TASK TO CARRY OUT
What you return should be the lines of the data containing "sobre", each in full.

Stored data entries
※ ※ ※

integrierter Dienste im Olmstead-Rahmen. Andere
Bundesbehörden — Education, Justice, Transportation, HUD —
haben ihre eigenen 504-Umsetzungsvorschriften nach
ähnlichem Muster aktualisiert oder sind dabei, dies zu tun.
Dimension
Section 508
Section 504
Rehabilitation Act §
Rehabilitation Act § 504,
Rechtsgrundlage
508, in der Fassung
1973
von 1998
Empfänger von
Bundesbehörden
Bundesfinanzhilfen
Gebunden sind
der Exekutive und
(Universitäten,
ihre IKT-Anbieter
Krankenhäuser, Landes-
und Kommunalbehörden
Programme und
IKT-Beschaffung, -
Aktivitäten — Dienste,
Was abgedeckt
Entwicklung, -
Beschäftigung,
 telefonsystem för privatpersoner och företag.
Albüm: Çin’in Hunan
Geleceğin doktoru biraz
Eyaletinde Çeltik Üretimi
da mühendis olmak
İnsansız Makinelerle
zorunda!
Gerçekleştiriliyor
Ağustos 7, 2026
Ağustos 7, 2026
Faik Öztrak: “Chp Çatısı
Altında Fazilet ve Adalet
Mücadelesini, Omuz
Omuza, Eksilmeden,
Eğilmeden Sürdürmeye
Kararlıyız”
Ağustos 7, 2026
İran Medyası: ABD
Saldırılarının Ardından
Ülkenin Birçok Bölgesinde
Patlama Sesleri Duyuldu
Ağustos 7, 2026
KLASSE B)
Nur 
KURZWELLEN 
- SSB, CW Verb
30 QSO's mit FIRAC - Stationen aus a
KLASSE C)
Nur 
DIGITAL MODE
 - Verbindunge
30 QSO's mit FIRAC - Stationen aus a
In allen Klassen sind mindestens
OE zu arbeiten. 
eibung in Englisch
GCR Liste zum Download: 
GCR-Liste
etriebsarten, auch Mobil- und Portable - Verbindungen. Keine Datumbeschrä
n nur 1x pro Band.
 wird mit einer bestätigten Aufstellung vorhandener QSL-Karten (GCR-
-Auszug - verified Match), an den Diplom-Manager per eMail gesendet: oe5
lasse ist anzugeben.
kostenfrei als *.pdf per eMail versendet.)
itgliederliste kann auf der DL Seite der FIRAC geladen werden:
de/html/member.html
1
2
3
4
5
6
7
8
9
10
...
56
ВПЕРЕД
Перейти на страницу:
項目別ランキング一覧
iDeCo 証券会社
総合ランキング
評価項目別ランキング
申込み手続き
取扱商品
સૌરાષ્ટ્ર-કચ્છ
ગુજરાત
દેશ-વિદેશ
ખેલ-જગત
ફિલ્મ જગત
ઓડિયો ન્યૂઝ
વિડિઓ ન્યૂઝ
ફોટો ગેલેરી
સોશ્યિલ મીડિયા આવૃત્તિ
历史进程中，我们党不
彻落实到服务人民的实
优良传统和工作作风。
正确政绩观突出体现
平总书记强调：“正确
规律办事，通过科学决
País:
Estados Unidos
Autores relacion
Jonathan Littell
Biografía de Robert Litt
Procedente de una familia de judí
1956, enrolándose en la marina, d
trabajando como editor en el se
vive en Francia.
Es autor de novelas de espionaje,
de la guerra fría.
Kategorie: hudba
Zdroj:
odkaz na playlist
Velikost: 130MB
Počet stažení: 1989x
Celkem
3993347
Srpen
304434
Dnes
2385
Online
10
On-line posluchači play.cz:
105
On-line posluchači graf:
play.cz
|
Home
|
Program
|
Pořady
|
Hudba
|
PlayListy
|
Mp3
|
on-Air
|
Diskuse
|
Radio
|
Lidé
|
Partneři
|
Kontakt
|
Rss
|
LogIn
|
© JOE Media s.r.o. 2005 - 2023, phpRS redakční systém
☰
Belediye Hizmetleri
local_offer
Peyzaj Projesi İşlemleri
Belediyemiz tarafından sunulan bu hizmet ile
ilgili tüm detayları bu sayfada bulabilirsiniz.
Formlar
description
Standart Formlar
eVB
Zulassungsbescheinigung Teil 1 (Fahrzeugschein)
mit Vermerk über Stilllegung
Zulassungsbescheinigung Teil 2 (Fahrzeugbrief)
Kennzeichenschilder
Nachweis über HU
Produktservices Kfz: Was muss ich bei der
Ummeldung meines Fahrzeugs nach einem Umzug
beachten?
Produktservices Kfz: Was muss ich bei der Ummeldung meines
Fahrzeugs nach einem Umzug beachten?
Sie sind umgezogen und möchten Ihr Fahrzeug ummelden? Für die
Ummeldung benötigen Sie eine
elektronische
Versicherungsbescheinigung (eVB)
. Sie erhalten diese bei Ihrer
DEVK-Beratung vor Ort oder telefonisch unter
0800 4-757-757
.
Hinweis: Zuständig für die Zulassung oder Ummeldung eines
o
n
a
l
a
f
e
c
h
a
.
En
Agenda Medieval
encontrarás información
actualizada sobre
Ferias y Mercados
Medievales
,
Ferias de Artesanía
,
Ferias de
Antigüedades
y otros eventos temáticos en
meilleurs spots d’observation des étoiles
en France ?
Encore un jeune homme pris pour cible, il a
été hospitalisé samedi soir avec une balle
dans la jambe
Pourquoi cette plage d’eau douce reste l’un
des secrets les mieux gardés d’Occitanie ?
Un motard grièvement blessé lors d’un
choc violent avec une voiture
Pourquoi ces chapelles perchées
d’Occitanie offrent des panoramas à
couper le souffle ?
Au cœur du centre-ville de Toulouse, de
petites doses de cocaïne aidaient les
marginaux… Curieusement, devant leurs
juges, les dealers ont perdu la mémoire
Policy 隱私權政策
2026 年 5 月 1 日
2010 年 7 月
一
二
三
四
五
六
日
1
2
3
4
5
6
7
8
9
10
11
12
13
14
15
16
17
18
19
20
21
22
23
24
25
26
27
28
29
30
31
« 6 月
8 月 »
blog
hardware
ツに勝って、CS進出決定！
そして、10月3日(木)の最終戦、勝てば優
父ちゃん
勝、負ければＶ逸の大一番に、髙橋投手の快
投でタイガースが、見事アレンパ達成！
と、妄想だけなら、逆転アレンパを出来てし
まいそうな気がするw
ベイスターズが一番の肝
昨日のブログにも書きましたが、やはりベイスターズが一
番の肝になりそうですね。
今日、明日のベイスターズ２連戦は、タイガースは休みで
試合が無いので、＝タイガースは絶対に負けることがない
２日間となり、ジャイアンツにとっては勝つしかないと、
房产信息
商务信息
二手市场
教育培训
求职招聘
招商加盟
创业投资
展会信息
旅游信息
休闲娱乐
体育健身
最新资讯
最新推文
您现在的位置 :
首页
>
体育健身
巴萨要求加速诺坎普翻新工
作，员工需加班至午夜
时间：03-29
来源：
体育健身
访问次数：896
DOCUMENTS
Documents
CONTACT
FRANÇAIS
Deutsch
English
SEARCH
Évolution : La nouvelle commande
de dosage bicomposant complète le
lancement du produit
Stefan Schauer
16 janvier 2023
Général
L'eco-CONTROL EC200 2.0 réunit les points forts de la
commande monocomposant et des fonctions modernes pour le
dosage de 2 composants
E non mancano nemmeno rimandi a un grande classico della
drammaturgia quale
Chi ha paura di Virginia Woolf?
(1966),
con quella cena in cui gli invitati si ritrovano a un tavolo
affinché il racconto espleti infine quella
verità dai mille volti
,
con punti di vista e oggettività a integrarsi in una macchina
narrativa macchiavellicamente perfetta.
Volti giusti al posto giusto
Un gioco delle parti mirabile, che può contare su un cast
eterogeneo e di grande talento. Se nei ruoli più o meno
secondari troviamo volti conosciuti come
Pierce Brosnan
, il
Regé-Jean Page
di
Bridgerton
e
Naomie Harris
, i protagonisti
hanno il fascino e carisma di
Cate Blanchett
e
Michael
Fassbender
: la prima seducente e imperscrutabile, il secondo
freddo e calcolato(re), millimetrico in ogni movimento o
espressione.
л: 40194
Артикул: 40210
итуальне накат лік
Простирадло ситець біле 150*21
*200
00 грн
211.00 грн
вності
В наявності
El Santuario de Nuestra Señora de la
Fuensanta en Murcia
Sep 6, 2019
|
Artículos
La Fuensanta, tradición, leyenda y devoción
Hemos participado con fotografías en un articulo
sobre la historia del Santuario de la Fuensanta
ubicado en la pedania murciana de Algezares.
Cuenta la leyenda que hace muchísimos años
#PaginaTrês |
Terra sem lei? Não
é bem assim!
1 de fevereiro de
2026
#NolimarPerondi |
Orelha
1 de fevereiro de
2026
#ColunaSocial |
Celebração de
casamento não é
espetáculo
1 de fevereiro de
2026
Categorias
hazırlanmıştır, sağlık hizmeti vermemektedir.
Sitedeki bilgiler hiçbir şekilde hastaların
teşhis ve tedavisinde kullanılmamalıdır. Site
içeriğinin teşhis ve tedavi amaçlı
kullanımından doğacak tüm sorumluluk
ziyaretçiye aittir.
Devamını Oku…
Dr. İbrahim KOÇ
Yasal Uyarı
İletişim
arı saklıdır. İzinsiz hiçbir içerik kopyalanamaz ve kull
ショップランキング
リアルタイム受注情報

※ ※ ※

TASK RESPONSE
actualizada sobre
sobre la historia del Santuario de la Fuensanta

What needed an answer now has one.